**REQUIRED WORK**
Could you write out, word for word, each line from the one containing "продукцию вкуснее и" to the last line of the data below, both included and nothing more?

(Saved entries)
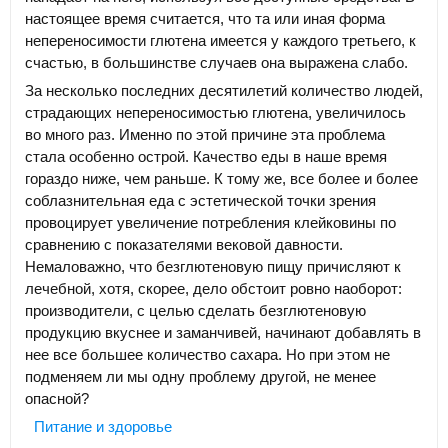
настоящее время считается, что та или иная форма
непереносимости глютена имеется у каждого третьего, к
счастью, в большинстве случаев она выражена слабо.
За несколько последних десятилетий количество людей,
страдающих непереносимостью глютена, увеличилось
во много раз. Именно по этой причине эта проблема
стала особенно острой. Качество еды в наше время
гораздо ниже, чем раньше. К тому же, все более и более
соблазнительная еда с эстетической точки зрения
провоцирует увеличение потребления клейковины по
сравнению с показателями вековой давности.
Немаловажно, что безглютеновую пищу причисляют к
лечебной, хотя, скорее, дело обстоит ровно наоборот:
производители, с целью сделать безглютеновую
продукцию вкуснее и заманчивей, начинают добавлять в
нее все большее количество сахара. Но при этом не
подменяем ли мы одну проблему другой, не менее
опасной?
Питание и здоровье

**ANSWER BELOW**
продукцию вкуснее и заманчивей, начинают добавлять в
нее все большее количество сахара. Но при этом не
подменяем ли мы одну проблему другой, не менее
опасной?
Питание и здоровье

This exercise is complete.